Ici du peu que j'ai vu, j'ai l'impression que le monde en question est celui de la jeunesse, son énergie, sa disposition au défi amoureux ou guerrier. Ça peut fonctionner, je ne sais pas, il faudrait que je regarde l’œuvre en entier. Je ne connais pas cet opéra (et je suis bien curieuse).
En tout cas, sujet intéressant.

Re: Les opéras "dépoussiérés"

Posté : samedi 23 mars 2024 21:06
par Alain31
Une hypothèse sur le succès des transpositions d'opéras anciens pour aborder des problématiques d'aujourd'hui : le nombre relativement faible de nouvelles propositions musicales "socialement acceptables" par un public nourri à la musique des 18eme et 19eme siècles.

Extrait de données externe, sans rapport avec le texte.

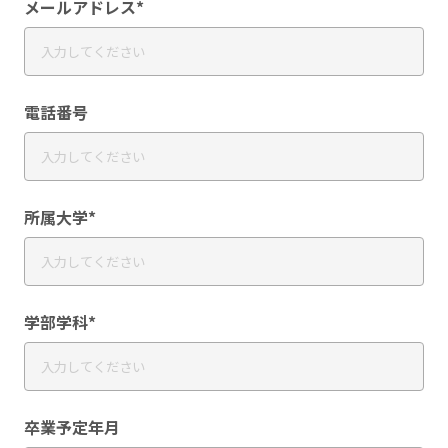
メールアドレス*
電話番号
所属大学*
学部学科*
卒業予定年月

Re: Les opéras "dépoussiérés"

Posté : dimanche 24 mars 2024 07:46
par Marie-France
Je crois que nous nous créons des souvenirs auxquels nous nous attachons et que peuvent mettre à mal toutes interpretations venant s'y superposer et particulièrement quand elles se superposent à d'autres souvenirs moins "agréables".
Car la musique n'a aucun sens, elle fait seulement écho à notre construction personnelle et on n'a pas toujours envie d'être malmené.